After our first two posts detailing OpenStack architecture at Go Daddy, this third one in the series focuses on Nova.

Our Nova deployment is pretty standard, with a few caveats.  We run Nova Cells (v1) to enable greater scalability, do some scheduler customizations to support our Neutron deployment, and have some additional business logic built on to the API.

Nova with v1 Cells

Deployment

Early on we recognized our need to scale Nova beyond the limits of a traditional monolithic deployment.  Cells v1 is still an experimental feature in Nova, but some large operators were using it with decent results.  About a year ago we converted our deployment to use cells.  The earlier cells post provides much more detail on the feature itself.

The top level Nova services (the API cell) are colocated with the other OpenStack API services on the control plane servers.  The compute cell services (which are essentially a full Nova deployment except for Nova API), as well as the RabbitMQ cluster for the compute cell, run on dedicated Cell API servers.

This illustrates the separation, and how we split the services when doing the conversion:

Cells Migration

Challenges

One big challenge with running Cells v1 is there are many resources in Nova that are not “cell-aware”, basically meaning they don’t work.  This includes host aggregates, availability zones, flavors and server groups, just to name a few.  As a result, we’ve had to carry several patches to keep the functionality we need.

Turns out this is a common theme for operators using Cells v1.  The Large Deployments Team is gathering a list of common Cells v1 patches, and is working toward getting them merged into upstream Nova.

Even though the current development effort in Nova is on Cells v2, we still see value in merging the v1 patches.  It will still be another cycle or two before we have a clean migration path from v1 to v2, so we will have to continue maintaining the patches for some time.

Scheduler Customization

As described in the Neutron post, we do some scheduling customizations in Nova to support our unique Neutron deployment.  We modify the scheduler to automatically place VMs on appropriate networks based on what compute node they are scheduled to.

A host aggregate is created for each pod (or rack) of hypervisor servers.  The aggregate corresponds to all the hosts which serve the Neutron network for that rack.  We add a metadata field that lists which network(s) are tied to that aggregate.  This is how hypervisor servers are tied to particular networks.

Users do not have to (and generally should not) choose a Neutron network when creating a VM.  Our Nova scheduler patch selects one for them before requesting a port creation in Neutron.  It determines what networks are available on the hypervisor selected for the VM (using the host aggregate), and chooses one that has the most available IP addresses.
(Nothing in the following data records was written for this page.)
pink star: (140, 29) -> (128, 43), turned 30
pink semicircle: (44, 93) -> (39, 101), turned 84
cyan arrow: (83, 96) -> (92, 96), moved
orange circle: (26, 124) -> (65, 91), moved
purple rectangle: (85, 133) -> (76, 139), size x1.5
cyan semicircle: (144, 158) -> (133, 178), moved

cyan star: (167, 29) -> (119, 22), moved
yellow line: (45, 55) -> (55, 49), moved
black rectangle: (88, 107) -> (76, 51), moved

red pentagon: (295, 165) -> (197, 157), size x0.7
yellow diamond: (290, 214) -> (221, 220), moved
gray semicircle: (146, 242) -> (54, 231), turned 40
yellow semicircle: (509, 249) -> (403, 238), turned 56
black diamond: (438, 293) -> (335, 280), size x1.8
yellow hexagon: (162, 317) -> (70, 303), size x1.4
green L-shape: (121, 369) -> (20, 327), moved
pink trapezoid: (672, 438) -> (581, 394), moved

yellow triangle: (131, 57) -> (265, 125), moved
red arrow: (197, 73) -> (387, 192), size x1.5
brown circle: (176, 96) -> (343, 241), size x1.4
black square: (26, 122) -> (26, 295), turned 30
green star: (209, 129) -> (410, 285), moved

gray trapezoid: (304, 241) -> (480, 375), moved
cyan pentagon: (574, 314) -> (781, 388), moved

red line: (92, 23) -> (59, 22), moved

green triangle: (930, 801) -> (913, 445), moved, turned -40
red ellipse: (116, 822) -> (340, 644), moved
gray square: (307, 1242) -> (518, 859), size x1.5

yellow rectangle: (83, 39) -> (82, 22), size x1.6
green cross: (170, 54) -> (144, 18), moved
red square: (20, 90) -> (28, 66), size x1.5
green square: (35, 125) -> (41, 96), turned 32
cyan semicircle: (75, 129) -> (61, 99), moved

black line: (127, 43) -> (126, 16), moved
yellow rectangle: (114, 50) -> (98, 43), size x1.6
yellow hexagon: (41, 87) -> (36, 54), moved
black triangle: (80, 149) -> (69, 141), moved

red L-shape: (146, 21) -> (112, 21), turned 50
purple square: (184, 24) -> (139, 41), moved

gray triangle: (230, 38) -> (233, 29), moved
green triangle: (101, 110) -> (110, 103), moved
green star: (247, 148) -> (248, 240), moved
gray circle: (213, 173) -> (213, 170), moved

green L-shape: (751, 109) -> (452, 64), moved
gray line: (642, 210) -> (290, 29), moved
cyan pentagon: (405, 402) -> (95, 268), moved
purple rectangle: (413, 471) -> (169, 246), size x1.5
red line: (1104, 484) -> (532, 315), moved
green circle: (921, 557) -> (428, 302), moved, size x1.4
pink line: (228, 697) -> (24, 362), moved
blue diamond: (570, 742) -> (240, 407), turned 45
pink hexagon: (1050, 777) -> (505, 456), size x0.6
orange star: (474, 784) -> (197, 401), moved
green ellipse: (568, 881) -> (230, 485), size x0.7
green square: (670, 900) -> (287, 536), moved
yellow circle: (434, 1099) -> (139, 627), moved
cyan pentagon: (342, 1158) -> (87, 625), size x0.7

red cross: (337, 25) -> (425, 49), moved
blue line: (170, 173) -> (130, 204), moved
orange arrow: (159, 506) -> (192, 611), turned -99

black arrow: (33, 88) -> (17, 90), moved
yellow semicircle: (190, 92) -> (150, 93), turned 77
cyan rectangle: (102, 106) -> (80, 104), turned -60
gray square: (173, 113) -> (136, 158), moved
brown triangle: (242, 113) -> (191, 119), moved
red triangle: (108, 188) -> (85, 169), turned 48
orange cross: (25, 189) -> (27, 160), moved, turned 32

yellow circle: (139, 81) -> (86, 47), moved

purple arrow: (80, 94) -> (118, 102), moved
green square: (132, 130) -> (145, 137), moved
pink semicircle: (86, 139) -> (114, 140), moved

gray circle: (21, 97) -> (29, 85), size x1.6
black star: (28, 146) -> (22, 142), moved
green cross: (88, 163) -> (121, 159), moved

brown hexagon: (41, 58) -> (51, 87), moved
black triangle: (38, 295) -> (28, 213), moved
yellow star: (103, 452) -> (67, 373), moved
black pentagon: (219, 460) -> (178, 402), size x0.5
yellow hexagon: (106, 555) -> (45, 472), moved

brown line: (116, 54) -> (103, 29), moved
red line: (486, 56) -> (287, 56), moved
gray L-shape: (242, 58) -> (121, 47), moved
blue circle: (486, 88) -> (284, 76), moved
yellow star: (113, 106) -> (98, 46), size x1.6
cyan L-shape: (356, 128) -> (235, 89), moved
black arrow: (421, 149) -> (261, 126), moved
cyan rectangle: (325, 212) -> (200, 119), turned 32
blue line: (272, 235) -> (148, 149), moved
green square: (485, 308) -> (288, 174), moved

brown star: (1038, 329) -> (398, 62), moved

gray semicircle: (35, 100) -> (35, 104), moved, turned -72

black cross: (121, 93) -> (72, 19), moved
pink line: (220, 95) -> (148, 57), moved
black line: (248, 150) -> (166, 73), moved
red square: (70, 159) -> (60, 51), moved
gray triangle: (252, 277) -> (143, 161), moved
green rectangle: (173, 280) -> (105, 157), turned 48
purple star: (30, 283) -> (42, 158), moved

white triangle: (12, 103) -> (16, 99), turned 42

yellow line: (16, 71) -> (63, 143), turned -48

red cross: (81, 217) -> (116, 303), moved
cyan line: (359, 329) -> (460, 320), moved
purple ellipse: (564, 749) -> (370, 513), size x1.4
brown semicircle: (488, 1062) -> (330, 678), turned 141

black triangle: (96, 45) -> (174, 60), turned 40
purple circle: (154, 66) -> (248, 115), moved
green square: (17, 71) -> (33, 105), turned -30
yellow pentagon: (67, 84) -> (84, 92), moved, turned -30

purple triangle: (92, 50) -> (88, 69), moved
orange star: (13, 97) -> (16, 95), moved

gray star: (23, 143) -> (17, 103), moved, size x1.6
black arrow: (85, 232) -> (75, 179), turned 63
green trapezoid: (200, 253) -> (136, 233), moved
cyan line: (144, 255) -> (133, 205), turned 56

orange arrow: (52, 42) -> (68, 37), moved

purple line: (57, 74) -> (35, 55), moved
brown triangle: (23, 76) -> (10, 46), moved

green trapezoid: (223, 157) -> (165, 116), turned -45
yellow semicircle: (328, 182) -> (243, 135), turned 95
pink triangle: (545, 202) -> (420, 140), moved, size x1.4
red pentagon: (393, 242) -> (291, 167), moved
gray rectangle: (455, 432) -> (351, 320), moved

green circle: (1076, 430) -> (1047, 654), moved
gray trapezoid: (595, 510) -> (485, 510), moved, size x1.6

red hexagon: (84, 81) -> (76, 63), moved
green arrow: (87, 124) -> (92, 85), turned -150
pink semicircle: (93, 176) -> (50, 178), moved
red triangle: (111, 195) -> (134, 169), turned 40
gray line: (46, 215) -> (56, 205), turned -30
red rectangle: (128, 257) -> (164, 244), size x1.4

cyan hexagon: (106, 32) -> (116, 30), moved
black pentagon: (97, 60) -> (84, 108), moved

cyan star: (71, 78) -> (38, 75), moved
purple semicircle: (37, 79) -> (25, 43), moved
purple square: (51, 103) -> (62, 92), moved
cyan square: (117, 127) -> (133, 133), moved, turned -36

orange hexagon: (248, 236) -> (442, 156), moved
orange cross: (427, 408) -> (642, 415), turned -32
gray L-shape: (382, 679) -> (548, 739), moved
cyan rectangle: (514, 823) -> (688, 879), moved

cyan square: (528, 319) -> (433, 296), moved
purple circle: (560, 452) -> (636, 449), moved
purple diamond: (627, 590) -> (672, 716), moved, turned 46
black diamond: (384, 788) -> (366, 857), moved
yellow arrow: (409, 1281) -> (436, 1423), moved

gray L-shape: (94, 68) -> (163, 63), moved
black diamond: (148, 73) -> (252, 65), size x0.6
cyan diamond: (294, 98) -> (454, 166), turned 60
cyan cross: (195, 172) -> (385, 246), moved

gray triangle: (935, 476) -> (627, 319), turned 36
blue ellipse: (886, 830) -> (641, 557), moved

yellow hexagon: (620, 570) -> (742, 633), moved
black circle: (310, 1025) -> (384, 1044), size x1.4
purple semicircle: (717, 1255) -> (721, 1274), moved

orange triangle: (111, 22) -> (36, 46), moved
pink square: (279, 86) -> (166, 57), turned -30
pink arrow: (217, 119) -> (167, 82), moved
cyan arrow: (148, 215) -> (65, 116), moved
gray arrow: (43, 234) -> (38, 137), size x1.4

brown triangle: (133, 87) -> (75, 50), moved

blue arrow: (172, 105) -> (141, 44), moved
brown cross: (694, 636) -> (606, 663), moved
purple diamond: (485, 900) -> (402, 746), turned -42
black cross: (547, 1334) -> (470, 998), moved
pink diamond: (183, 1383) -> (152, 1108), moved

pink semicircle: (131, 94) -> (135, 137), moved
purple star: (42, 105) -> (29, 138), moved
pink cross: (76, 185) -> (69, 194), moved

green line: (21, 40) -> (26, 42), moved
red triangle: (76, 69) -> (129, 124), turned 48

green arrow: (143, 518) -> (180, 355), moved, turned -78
Aside from having to port the scheduler patch at every Nova release, this solution has worked well for us.  We hope to convert it to a Waffle (see below) to ease the patching issue in the future.

Waffles for Business and Policy Logic

We have some business and policy requirements that we must enforce in the Nova API.  These are mainly around server naming conventions and metadata fields that are needed for all VMs.

Instead of patching Nova directly to do this enforcement, we use the Wafflehaus tool to inject the logic via the paste pipeline.  This is much cleaner and easier to maintain, as there is no patching of Nova code directly.

We’re encouraged by this initial work we’ve done using Wafflehaus and plan to convert more of our patches and customizations to use it in the future.